Fluid flow stimulates rapid and continuous release of nitric oxide in osteoblasts.

Author information

1
Department of Bioengineering, University of California, San Diego, La Jolla 92093, USA.
2
U CA, San Diego

Abstract

Interstitial fluid flow may mediate skeletal remodeling in response to mechanical loading. Because nitric oxide (NO) has been shown to be an osteoblast mitogen and inhibitor of osteoclastic resorption, we investigated and characterized the role of fluid shear on the release of NO in osteoblasts.
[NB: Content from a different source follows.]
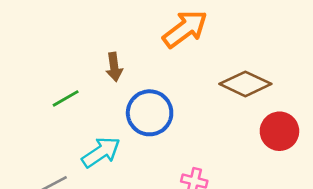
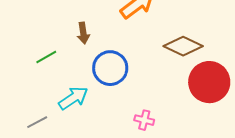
red circle: (279, 131) -> (209, 82), size x1.4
Rat calvarial cells in a stationary culture produced undetectable levels of NO. Fluid shear stress (6 dyn/cm2) rapidly increased NO release rate to 9.8 nmol.h-1.mg protein-1 and sustained this production for 12 h of exposure to flow. Cytokine treatment also induced NO synthesis after a 12-h lag phase of zero production, followed by a production rate of 0.6 nmol.h-1.mg protein-1. Flow-induced NO production was blocked by the NO synthase (NOS) inhibitor NG-amino-L-arginine, but not by dexamethasone, which suggests that the flow stimulated a constitutive NOS isoform. This is the first time that a functional constitutively present NOS isoform has been identified in osteoblasts. Moreover, fluid flow represents the most potent stimulus of NO release in osteoblasts reported to date. Fluid flow-induced NO production may therefore play a primary role in bone maintenance and remodeling.